A photo taken from artist Heather Dewey-Hagborg’s exhibition “Stranger Visions” in which she creates portrait sculptures based off of DNA analyses.
Photo courtesy of Ars Electronica at Flickr Creative Commons.
While Chelsea Manning, the U.S. Army soldier who spent several years in jail for leaking classified data to the internet was in prison, it was prohibited to take photos of her. For all that time, only one mugshot was released, a picture of the intelligence analyst with a shaved head in her army uniform.
And yet, it was her visage that portraitist Heather Dewey-Hagborg wanted for her art installation. Not a photograph or a painting or a drawing. Instead, she sent the soldier a packet for cheek swabs and hair clippings. And Manning sent it back.
Dewey-Hagborg’s interest in Manning was sparked by a magazine who asked her to make a 3D-modeled image of Manning for a feature profile. After that, she spent two years with the soldier working on this project, visiting her in the Kansas military prison.
She had the DNA analyzed and a range of possible facial variations generated. They all resemble Manning, but on a wide spectrum.

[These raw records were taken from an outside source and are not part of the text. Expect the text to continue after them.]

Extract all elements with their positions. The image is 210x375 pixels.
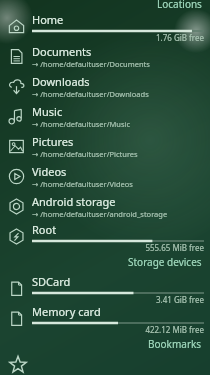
staticText: → /home/defaultuser/Downloads bbox=[32, 89, 149, 99]
staticText: Bookmarks bbox=[148, 337, 202, 351]
button[interactable]: Documents bbox=[0, 41, 210, 71]
staticText: SDCard bbox=[32, 274, 71, 289]
staticText: → /home/defaultuser/Documents bbox=[32, 59, 150, 69]
staticText: Home bbox=[32, 12, 64, 27]
staticText: → /home/defaultuser/android_storage bbox=[32, 209, 168, 219]
staticText: Android storage bbox=[32, 194, 116, 209]
staticText: Videos bbox=[32, 164, 67, 179]
staticText: → /home/defaultuser/Pictures bbox=[32, 149, 138, 159]
button[interactable]: Pictures bbox=[0, 131, 210, 161]
staticText: 1.76 GiB free bbox=[155, 32, 204, 43]
staticText: Locations bbox=[157, 0, 202, 8]
button[interactable]: SDCard bbox=[0, 273, 210, 303]
staticText: Root bbox=[32, 222, 57, 237]
staticText: → /home/defaultuser/Videos bbox=[32, 179, 133, 189]
button[interactable]: Videos bbox=[0, 161, 210, 191]
button[interactable]: Bookmarks bbox=[0, 355, 210, 375]
staticText: Downloads bbox=[32, 74, 90, 89]
button[interactable]: Android storage bbox=[0, 191, 210, 221]
staticText: → /home/defaultuser/Music bbox=[32, 119, 131, 129]
staticText: Memory card bbox=[32, 304, 101, 319]
button[interactable]: Downloads bbox=[0, 71, 210, 101]
staticText: Music bbox=[32, 104, 63, 119]
staticText: 422.12 MiB free bbox=[145, 324, 204, 335]
button[interactable]: Memory card bbox=[0, 303, 210, 333]
staticText: Storage devices bbox=[128, 255, 202, 269]
staticText: 555.65 MiB free bbox=[145, 242, 204, 253]
staticText: Documents bbox=[32, 44, 92, 59]
staticText: 3.41 GiB free bbox=[155, 294, 204, 305]
staticText: Pictures bbox=[32, 134, 74, 149]
button[interactable]: Home bbox=[0, 11, 210, 41]
button[interactable]: Root bbox=[0, 221, 210, 251]
button[interactable]: Music bbox=[0, 101, 210, 131]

They have different skin and eye colors. They have different jaws and cheeks and noses. Some make the viewer think more of a man, others more of a woman.
The show, featuring thirty 3D printed full and partial masks of these faces, is titled “A Becoming Resemblance.”
“I’m hoping people will walk in and see a portrait that resonates with them and feel kind of that connection with her,” Dewey-Hagborg said at the gallery, where the exhibit opened on August 2. “We are all Chelsea Manning and we all stand there with her.”
“Prisons try very hard to make us inhuman and unreal by denying our image and thus our existence, to the rest of the world,” Manning, 29, said about her collaboration, after her May 2017 release. She placed a lot of trust in Dewey-Hagborg, only requesting that the artist not make any of the images very masculine.